Spanish fashion house, Loewe put out the striped outfit as part of their William De Morgan capsule collection. The collection was meant to be inspired by the English pottery artist and novelist, who lived in the 1800s, but that inspiration isn’t what most people saw.
Vertical stripes as a pattern obviously aren’t out of bounds for fashion designers, but as Diet Prada – an Insta account that acts as a fashion watchdog – pointed out:
“With the particular stripe proportions and layout, uniform-style garments, and prominent chest patches, there’s not actually much left to the imagination when the resulting look is so uncannily disturbing.”
Loewe has apologised on Insta, saying:
“It was brought to our attention that one of our looks featured in a magazine as part of our Arts and Crafts ceramicist William De Morgan could be misconstrued as referring to one of the most odious moments in the history of mankind.”
“It was absolutely never our intention and we apologize to anyone who might feel we were insensitive to sacred memories.
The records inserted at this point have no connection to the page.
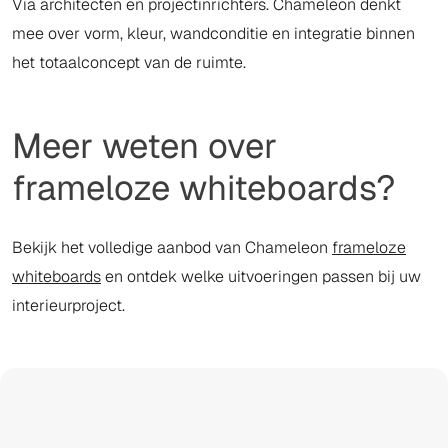
Via architecten en projectinrichters. Chameleon denkt
mee over vorm, kleur, wandconditie en integratie binnen
het totaalconcept van de ruimte.
Meer weten over
frameloze whiteboards?
Bekijk het volledige aanbod van Chameleon
frameloze
whiteboards
en ontdek welke uitvoeringen passen bij uw
interieurproject.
The products featured have been removed from our commercial offering.”
It’s not even as if Loewe didn’t have other examples to learn from. Over the last few years, we’ve seen a few brands accidentally turn the holocaust into fashion.
Urban Outfitters had a grey striped t-shirt with a pink triangle over the breast pulled for looking like the uniform that gay inmates were forced to wear.
Zara had a similar shirt pulled that was meant to look like a cowboy sheriff’s badge, but really just looked like the Star Of David stitched to Jewish people’s clothes when they were in concentration camps.
A lesson for all fashion designers – maybe put two seconds of thought into what your clothes might resemble before putting them out into the world. Also, the holocaust isn’t fashion.